- [Work order]
Nothing but the lines from the one with "to finish. We arrive on time, work" through the end of the material should be retyped, word for word and without pictures.
BEGIN
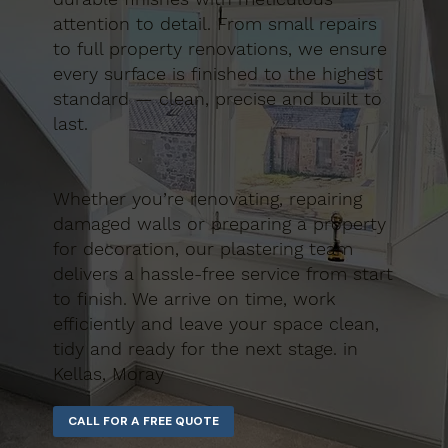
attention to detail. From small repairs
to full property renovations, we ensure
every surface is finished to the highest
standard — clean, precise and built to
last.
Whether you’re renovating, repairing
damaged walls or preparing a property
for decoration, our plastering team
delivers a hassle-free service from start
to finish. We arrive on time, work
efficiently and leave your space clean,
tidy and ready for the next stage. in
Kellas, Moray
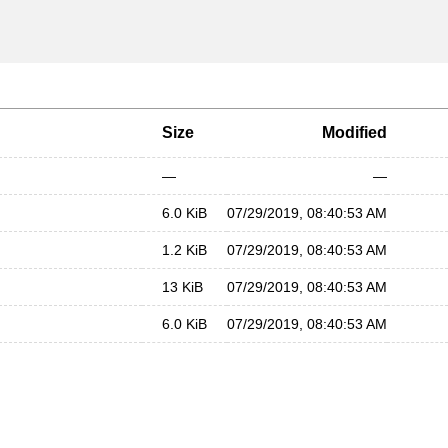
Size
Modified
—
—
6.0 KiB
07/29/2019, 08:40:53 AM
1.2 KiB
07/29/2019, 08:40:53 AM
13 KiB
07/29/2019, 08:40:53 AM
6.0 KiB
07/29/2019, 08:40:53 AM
END
- [Answer section]
to finish. We arrive on time, work
efficiently and leave your space clean,
tidy and ready for the next stage. in
Kellas, Moray
Size
Modified
—
—
6.0 KiB
07/29/2019, 08:40:53 AM
1.2 KiB
07/29/2019, 08:40:53 AM
13 KiB
07/29/2019, 08:40:53 AM
6.0 KiB
07/29/2019, 08:40:53 AM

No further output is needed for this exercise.